During my first year of teaching, I constantly thought things like, “I can’t wait until next year so I can try this differently” or “I need to prioritize this more next year.” Honestly, I haven’t followed through on everything, but something that has been very rewarding in my classroom is more regular use of Three-Act Math lessons. These types of lessons allow every single one of my students to engage with the material and leave the classroom feeling like they made a meaningful contribution.

I begin the lesson by showing the students a picture or a short video clip, and simply asking them to write down what they noticed and any questions they have. I make sure to take the time to write down every thought that my students share, because this validation early on in the lesson really gives them the momentum to grapple with the math later on. I love seeing my lower-achieving students, who are normally a bit uninterested during my lessons, shooting their hands into the air to share their thoughts. And even though there is a low entry point for everyone, I always have a handful of students who begin to lead us toward the important mathematical concepts. After considering all of the students’ questions, I present them with the main question we’ll be answering and ask for their answers.

I love this part of the lesson because I really get to see my students start to make sense of the mathematics. It’s also the point where students begin to notice that they don’t have all of the information they need to fully answer our main question. In other words, they start to get those headaches. It’s only after students articulate what information is missing that I fill in those gaps and present the Tylenol.
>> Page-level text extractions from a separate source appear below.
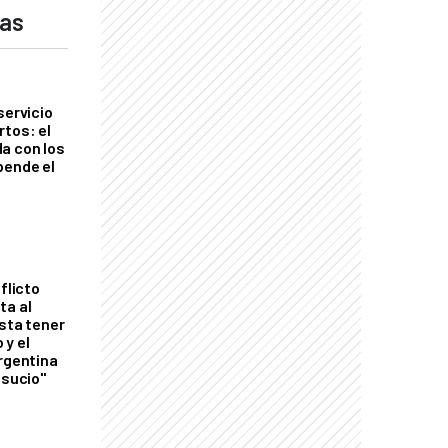
das
servicio
rtos: el
a con los
pende el
flicto
ta al
esta tener
 y el
Argentina
 sucio"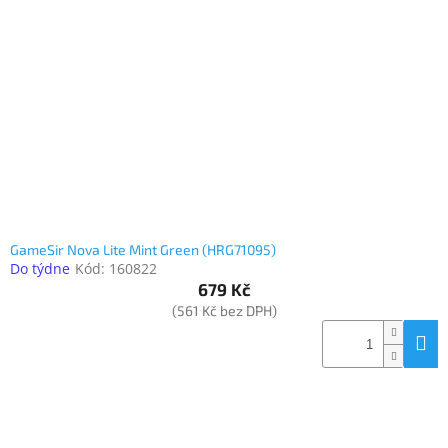
Inpraise
Kamerové
systémy
MILESIGHT
Doprodej
Přihlášení
GameSir Nova Lite Mint Green (HRG71095)
Do týdne
Kód:
160822
679 Kč
(561 Kč bez DPH)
I then allow them to discuss with a partner or two to work toward a solution.

I have found that managing this group work in a Three-Act Math lesson is easier than managing my class in more typical lessons. Because I make sure that I begin with an intriguing stimulus, and take the time early in the lesson to place an importance on the students’ voices, they are very invested and eager to work toward a solution. Again, even my lower students are engaged after experiencing success early on. Three-Act Math lessons are the best way that I have found to foster meaningful student discussion and create an accessible environment for everyone in my classroom.